→ **TO DO**: Which lines of the data below include the string "textarea"? Return each of them.

→ **SOURCE DATA**:
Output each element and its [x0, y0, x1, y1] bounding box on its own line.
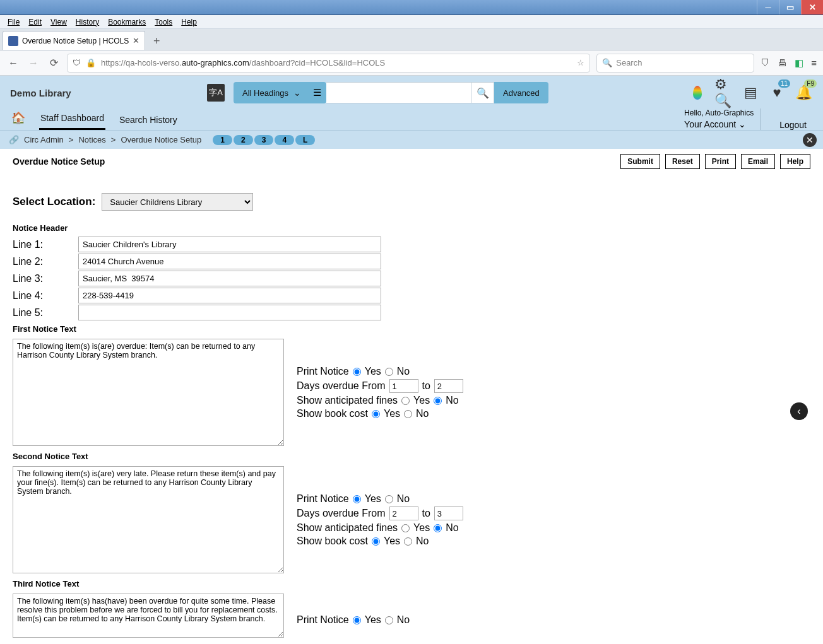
second-fines-yes[interactable] — [401, 524, 410, 532]
second-print-label: Print Notice — [297, 493, 349, 505]
translate-icon[interactable]: 字A — [207, 84, 225, 102]
first-days-to[interactable] — [434, 379, 463, 393]
line3-input[interactable] — [78, 271, 381, 286]
search-button[interactable]: 🔍 — [471, 82, 494, 103]
line2-label: Line 2: — [13, 256, 73, 267]
menu-edit[interactable]: Edit — [25, 16, 45, 28]
browser-search-field[interactable]: 🔍 Search — [596, 54, 754, 73]
first-print-yes[interactable] — [353, 368, 361, 376]
menu-view[interactable]: View — [47, 16, 71, 28]
first-notice-textarea[interactable] — [13, 339, 284, 446]
bell-icon[interactable]: 🔔F9 — [794, 83, 813, 102]
second-fines-no[interactable] — [434, 524, 442, 532]
account-block[interactable]: Hello, Auto-Graphics Your Account ⌄ — [684, 108, 761, 130]
crumb-3: Overdue Notice Setup — [121, 135, 201, 144]
browser-tab[interactable]: Overdue Notice Setup | HCOLS ✕ — [3, 31, 145, 50]
line2-input[interactable] — [78, 254, 381, 269]
nav-history[interactable]: Search History — [118, 110, 179, 130]
window-maximize[interactable]: ▭ — [779, 0, 801, 15]
side-collapse-icon[interactable]: ‹ — [790, 402, 808, 420]
step-l[interactable]: L — [295, 135, 315, 145]
balloon-icon[interactable] — [688, 83, 707, 102]
home-icon[interactable]: 🏠 — [10, 106, 27, 130]
first-fines-yes[interactable] — [401, 397, 410, 405]
print-icon[interactable]: 🖶 — [778, 57, 787, 69]
first-days-from[interactable] — [389, 379, 418, 393]
url-text: https://qa-hcols-verso.auto-graphics.com… — [101, 58, 385, 67]
step-3[interactable]: 3 — [254, 135, 274, 145]
browser-menu-bar: File Edit View History Bookmarks Tools H… — [0, 15, 823, 29]
nav-dashboard[interactable]: Staff Dashboard — [39, 108, 105, 130]
third-print-yes[interactable] — [353, 616, 361, 624]
third-print-no[interactable] — [385, 616, 393, 624]
line4-label: Line 4: — [13, 290, 73, 302]
line4-input[interactable] — [78, 288, 381, 303]
crumb-2[interactable]: Notices — [78, 135, 105, 144]
menu-bookmarks[interactable]: Bookmarks — [104, 16, 150, 28]
first-print-no[interactable] — [385, 368, 393, 376]
third-notice-textarea[interactable] — [13, 594, 284, 638]
search-placeholder: Search — [616, 58, 642, 67]
bookmark-star-icon[interactable]: ☆ — [577, 58, 584, 67]
menu-file[interactable]: File — [4, 16, 23, 28]
email-button[interactable]: Email — [741, 154, 775, 169]
main-search-input[interactable] — [326, 82, 471, 103]
headings-select[interactable]: All Headings — [234, 82, 307, 103]
second-notice-textarea[interactable] — [13, 466, 284, 573]
menu-tools[interactable]: Tools — [151, 16, 176, 28]
tab-close-icon[interactable]: ✕ — [133, 36, 139, 45]
location-select[interactable]: Saucier Childrens Library — [102, 193, 253, 211]
second-days-from[interactable] — [389, 506, 418, 520]
menu-help[interactable]: Help — [177, 16, 201, 28]
new-tab-button[interactable]: + — [148, 32, 165, 50]
your-account-link[interactable]: Your Account ⌄ — [684, 119, 754, 130]
close-icon[interactable]: ✕ — [803, 133, 817, 147]
line1-input[interactable] — [78, 237, 381, 252]
first-fines-no[interactable] — [434, 397, 442, 405]
content-scroll[interactable]: Select Location: Saucier Childrens Libra… — [0, 174, 823, 644]
extension-icon[interactable]: ◧ — [795, 57, 803, 69]
list-icon[interactable]: ▤ — [741, 83, 760, 102]
second-print-no[interactable] — [385, 495, 393, 503]
location-label: Select Location: — [13, 196, 95, 208]
tab-bar: Overdue Notice Setup | HCOLS ✕ + — [0, 29, 823, 50]
favicon-icon — [8, 36, 18, 46]
first-cost-yes[interactable] — [372, 410, 380, 418]
help-button[interactable]: Help — [780, 154, 810, 169]
print-button[interactable]: Print — [705, 154, 736, 169]
reset-button[interactable]: Reset — [665, 154, 700, 169]
search-icon: 🔍 — [602, 58, 612, 67]
url-field[interactable]: 🛡 🔒 https://qa-hcols-verso.auto-graphics… — [67, 54, 590, 73]
first-cost-no[interactable] — [404, 410, 412, 418]
magnify-gear-icon[interactable]: ⚙🔍 — [714, 83, 733, 102]
hamburger-icon[interactable]: ≡ — [811, 57, 817, 69]
window-minimize[interactable]: ─ — [757, 0, 779, 15]
second-print-yes[interactable] — [353, 495, 361, 503]
step-1[interactable]: 1 — [213, 135, 232, 145]
heart-icon[interactable]: ♥11 — [767, 83, 786, 102]
second-cost-no[interactable] — [404, 537, 412, 546]
second-cost-yes[interactable] — [372, 537, 380, 546]
step-2[interactable]: 2 — [234, 135, 253, 145]
bell-badge: F9 — [804, 79, 817, 88]
database-icon[interactable]: ☰ — [307, 82, 326, 103]
menu-history[interactable]: History — [72, 16, 103, 28]
pocket-icon[interactable]: ⛉ — [761, 57, 770, 69]
line5-input[interactable] — [78, 305, 381, 320]
second-days-to[interactable] — [434, 506, 463, 520]
line3-label: Line 3: — [13, 273, 73, 284]
step-4[interactable]: 4 — [275, 135, 294, 145]
crumb-1[interactable]: Circ Admin — [24, 135, 64, 144]
url-bar: ← → ⟳ 🛡 🔒 https://qa-hcols-verso.auto-gr… — [0, 50, 823, 76]
submit-button[interactable]: Submit — [620, 154, 660, 169]
advanced-button[interactable]: Advanced — [494, 82, 548, 103]
back-button[interactable]: ← — [6, 57, 20, 69]
forward-button[interactable]: → — [27, 57, 40, 69]
lock-icon: 🔒 — [86, 58, 96, 67]
first-notice-label: First Notice Text — [13, 324, 810, 334]
logout-link[interactable]: Logout — [773, 120, 813, 130]
window-close[interactable]: ✕ — [801, 0, 823, 15]
first-cost-label: Show book cost — [297, 408, 368, 419]
reload-button[interactable]: ⟳ — [47, 57, 61, 69]
shield-icon: 🛡 — [73, 58, 81, 67]
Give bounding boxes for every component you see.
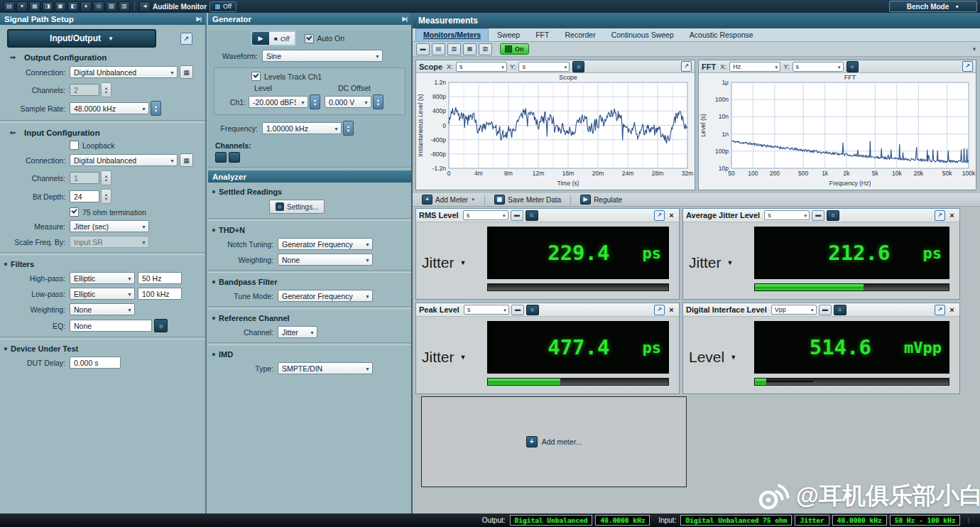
waveform-select[interactable]: Sine ▼ bbox=[262, 50, 383, 62]
meter-channel-select[interactable]: Jitter▼ bbox=[689, 227, 754, 299]
tab-monitors-meters[interactable]: Monitors/Meters bbox=[415, 28, 489, 41]
low-pass-select[interactable]: Elliptic ▼ bbox=[70, 288, 135, 300]
high-pass-select[interactable]: Elliptic ▼ bbox=[70, 272, 135, 284]
dut-delay-field[interactable]: 0.000 s bbox=[70, 357, 121, 369]
scope-x-unit-select[interactable]: s ▼ bbox=[456, 62, 507, 72]
fft-y-unit-select[interactable]: s ▼ bbox=[793, 62, 844, 72]
loopback-checkbox[interactable] bbox=[70, 141, 79, 150]
meter-expand-button[interactable]: ↗ bbox=[654, 210, 665, 221]
scroll-down-icon[interactable]: ▼ bbox=[971, 46, 977, 53]
output-connection-select[interactable]: Digital Unbalanced ▼ bbox=[70, 66, 178, 78]
fft-x-unit-select[interactable]: Hz ▼ bbox=[729, 62, 780, 72]
record-icon[interactable]: ◎ bbox=[93, 1, 104, 12]
meter-settings-button[interactable]: ☼ bbox=[827, 210, 839, 221]
ch1-level-stepper[interactable]: ▲▼ bbox=[310, 94, 320, 109]
generator-channel-2-toggle[interactable] bbox=[229, 152, 240, 163]
meter-settings-button[interactable]: ☼ bbox=[834, 305, 846, 315]
weighting-select[interactable]: None ▼ bbox=[70, 303, 135, 315]
imd-type-select[interactable]: SMPTE/DIN ▼ bbox=[278, 362, 373, 374]
new-file-icon[interactable]: ▤ bbox=[4, 1, 15, 12]
ch1-level-field[interactable]: -20.000 dBFS ▼ bbox=[249, 96, 308, 108]
tune-mode-select[interactable]: Generator Frequency ▼ bbox=[278, 290, 373, 302]
scope-view-icon[interactable]: ▧ bbox=[479, 43, 492, 55]
levels-track-checkbox[interactable] bbox=[251, 72, 261, 81]
caret-down-icon[interactable]: ▾ bbox=[16, 1, 28, 12]
dual-monitor-icon[interactable]: ◨ bbox=[42, 1, 53, 12]
output-channels-stepper[interactable]: ▲▼ bbox=[101, 82, 111, 97]
export-icon[interactable]: ▥ bbox=[119, 1, 130, 12]
scope-chart[interactable]: 04m8m12m16m20m24m28m32m1.2n800p400p0-400… bbox=[416, 73, 695, 192]
input-connection-settings-button[interactable]: ▦ bbox=[180, 153, 193, 167]
meter-unit-select[interactable]: s▼ bbox=[463, 210, 508, 220]
eq-field[interactable]: None bbox=[70, 320, 152, 332]
bit-depth-field[interactable]: 24 bbox=[70, 190, 99, 202]
undock-panel-button[interactable]: ↗ bbox=[180, 33, 192, 45]
meter-close-button[interactable]: × bbox=[667, 211, 676, 220]
meter-expand-button[interactable]: ↗ bbox=[935, 305, 945, 315]
audible-monitor-toggle[interactable]: Off bbox=[209, 1, 236, 12]
measure-select[interactable]: Jitter (sec) ▼ bbox=[70, 220, 149, 232]
screen-icon[interactable]: ◧ bbox=[67, 1, 79, 12]
meter-channel-select[interactable]: Jitter▼ bbox=[422, 227, 487, 299]
grid-view-icon[interactable]: ▦ bbox=[463, 43, 477, 55]
meter-expand-button[interactable]: ↗ bbox=[935, 210, 945, 221]
meter-close-button[interactable]: × bbox=[667, 305, 676, 315]
high-pass-frequency-field[interactable]: 50 Hz bbox=[138, 272, 182, 284]
audio-device-icon[interactable]: ♦ bbox=[80, 1, 92, 12]
termination-checkbox[interactable] bbox=[70, 207, 79, 217]
fft-expand-button[interactable]: ↗ bbox=[962, 61, 973, 72]
sample-rate-select[interactable]: 48.0000 kHz ▼ bbox=[70, 102, 149, 114]
generator-channel-1-toggle[interactable] bbox=[215, 152, 227, 163]
tab-recorder[interactable]: Recorder bbox=[557, 29, 602, 41]
meters-view-icon[interactable]: ▬ bbox=[416, 43, 430, 55]
collapse-panel-icon[interactable]: ▶| bbox=[403, 16, 407, 22]
add-meter-button[interactable]: + Add Meter ▼ bbox=[417, 194, 480, 205]
input-channels-field[interactable]: 1 bbox=[70, 172, 99, 184]
scope-view-icon[interactable]: ▧ bbox=[106, 1, 117, 12]
generator-play-button[interactable]: ▶ bbox=[252, 32, 269, 45]
add-meter-dropzone[interactable]: + Add meter... bbox=[421, 396, 687, 487]
meter-settings-button[interactable]: ☼ bbox=[526, 305, 539, 315]
input-connection-select[interactable]: Digital Unbalanced ▼ bbox=[70, 154, 178, 166]
frequency-stepper[interactable]: ▲▼ bbox=[343, 121, 354, 136]
analyzer-weighting-select[interactable]: None ▼ bbox=[278, 254, 373, 266]
scope-y-unit-select[interactable]: s ▼ bbox=[518, 62, 570, 72]
scope-expand-button[interactable]: ↗ bbox=[681, 61, 692, 72]
tab-sweep[interactable]: Sweep bbox=[490, 29, 527, 41]
meter-channel-select[interactable]: Level▼ bbox=[689, 321, 754, 393]
output-channels-field[interactable]: 2 bbox=[70, 84, 99, 96]
bargraph-style-icon[interactable]: ▬ bbox=[812, 210, 824, 221]
bargraph-view-icon[interactable]: ▤ bbox=[432, 43, 445, 55]
meter-close-button[interactable]: × bbox=[947, 211, 957, 220]
fft-settings-button[interactable]: ☼ bbox=[846, 61, 859, 72]
meter-unit-select[interactable]: s▼ bbox=[464, 305, 509, 315]
generator-on-toggle[interactable]: On bbox=[500, 43, 529, 55]
generator-off-button[interactable]: ■ Off bbox=[269, 32, 295, 45]
reference-channel-select[interactable]: Jitter ▼ bbox=[278, 326, 317, 338]
output-connection-settings-button[interactable]: ▦ bbox=[180, 65, 193, 79]
notch-tuning-select[interactable]: Generator Frequency ▼ bbox=[278, 238, 373, 250]
bench-mode-button[interactable]: Bench Mode ▼ bbox=[889, 1, 977, 12]
save-icon[interactable]: ▦ bbox=[29, 1, 40, 12]
fft-chart[interactable]: 501002005001k2k5k10k20k50k100k1μ100n10n1… bbox=[699, 73, 976, 192]
regulate-button[interactable]: ▶ Regulate bbox=[575, 194, 627, 205]
tab-continuous-sweep[interactable]: Continuous Sweep bbox=[604, 29, 681, 41]
low-pass-frequency-field[interactable]: 100 kHz bbox=[138, 288, 182, 300]
meter-unit-select[interactable]: s▼ bbox=[764, 210, 810, 220]
numeric-view-icon[interactable]: ▥ bbox=[447, 43, 461, 55]
save-meter-data-button[interactable]: ▦ Save Meter Data bbox=[489, 194, 566, 205]
collapse-panel-icon[interactable]: ▶| bbox=[197, 16, 201, 22]
sample-rate-stepper[interactable]: ▲▼ bbox=[151, 101, 161, 116]
tab-acoustic-response[interactable]: Acoustic Response bbox=[682, 29, 761, 41]
ch1-dc-offset-stepper[interactable]: ▲▼ bbox=[373, 94, 383, 109]
meter-expand-button[interactable]: ↗ bbox=[654, 305, 665, 315]
scope-settings-button[interactable]: ☼ bbox=[572, 61, 584, 72]
meter-unit-select[interactable]: Vpp▼ bbox=[771, 305, 817, 315]
bargraph-style-icon[interactable]: ▬ bbox=[511, 210, 523, 221]
meter-channel-select[interactable]: Jitter▼ bbox=[422, 321, 487, 393]
eq-settings-button[interactable]: ☼ bbox=[154, 319, 168, 332]
settled-readings-settings-button[interactable]: ☼ Settings... bbox=[269, 200, 325, 214]
bargraph-style-icon[interactable]: ▬ bbox=[511, 305, 524, 315]
frequency-field[interactable]: 1.00000 kHz ▼ bbox=[262, 122, 342, 134]
auto-on-checkbox[interactable] bbox=[305, 34, 314, 43]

→ **EXERCISE SOLUTION**:
first-notice-textarea[interactable] — [13, 339, 284, 446]
third-notice-textarea[interactable] — [13, 594, 284, 638]
second-notice-textarea[interactable] — [13, 466, 284, 573]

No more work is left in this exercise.